Курт закрывает дневник и укладывается. Долго возится, пытаясь поудобнее устроить свои длинные ноги, зевает и что-то бормочет, уже задремывая. Капитан полирует винтовку. Как обычно, он вызвался быть дежурным и, как обычно, никого не спросил.
— Капитан, — тихо зовёт его Четвёртая. — Мир затихает. Слушает нас. Этот город, он не мёртвый…
— Мёртвый или нет, он, мне кажется, нам не опасен.
— Он что-то ждёт. Здесь скоро что-то случится.
— Интуиция?
— Запахи. Что-то горелое.
— Ложись-ка спать.
— Не хочу.
Лучик видит во сне золотые поля своей родины. И пламя, их сжирающее. Пламя звалось человеческими именами, стреляло из дышащих паром орудий и бранилось на грубом чужестранном языке — в ту эпоху, когда чужие языки действительно были чужими и непонятными. Её оно тоже обожгло. И себя самое, как ни странно. Рука рядом лежащего нашаривает её ладонь во сне и бессознательно сжимает. Это просто тепло, не огонь, не ожог. Это — хорошо, и потому она спокойна.

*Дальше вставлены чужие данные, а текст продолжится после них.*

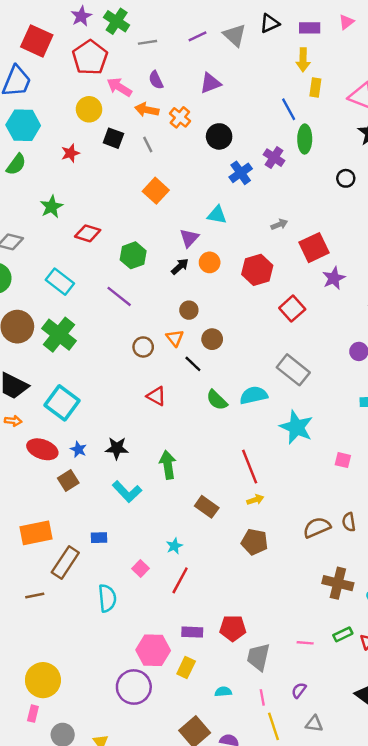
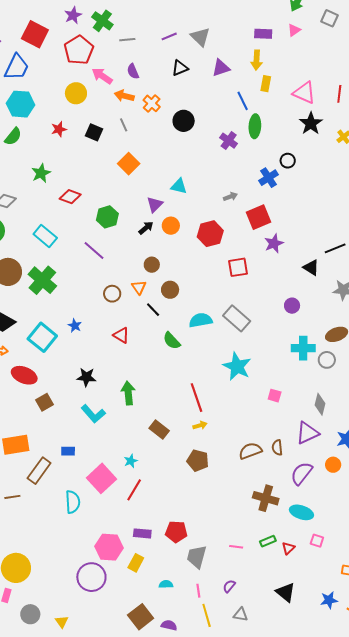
black triangle: (270, 23) -> (180, 68), moved
purple triangle: (210, 83) -> (221, 68), moved
black square: (113, 138) -> (94, 132), moved
blue cross: (241, 173) -> (269, 178), moved
red square: (292, 309) -> (238, 267), turned 30
cyan semicircle: (254, 395) -> (201, 320), moved
blue star: (78, 449) -> (75, 326), moved
pink square: (140, 569) -> (102, 478), size x2.0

— Дети, — шепчет Четвёртая. Сама практически одного с ними возраста, она глядит на спящих усталыми глазами. — Друзья. Завидую. У вас всё просто.
Капитан делает вид, что не слышал.
Он мог бы сказать, что ни у кого из тех, кто бы единожды выдернут, никогда больше не будет «просто». Старое никуда не девается, даже если его позабыть, попытаться отвергнуть, уверить себя, что не помнишь, и утверждать это перед другими. Что есть болезнь излечимая — одиночество извлечённого, а есть нет: извлечённых же ложь. И этим страдает каждый Идущий, даже если он и правда сначала не помнит, что было с ним до выдёргивания. Потому что память всегда возвращается. Позже или раньше, но ко всем без исключения, и делает неприятно, даже больно. Каждый дар берёт за себя плату.
Четвёртая наконец соскальзывает со стены и пристраивается под боком. Спать ей не хочется, поэтому она берёт на себя задачу следить за костром.
— Был бы зефир, пожарили, — делится она своими предпочтениями в рейдово-походной еде. Капитан знает, кто когда-то приучил её есть жареный над костром зефир. А она сама — нет.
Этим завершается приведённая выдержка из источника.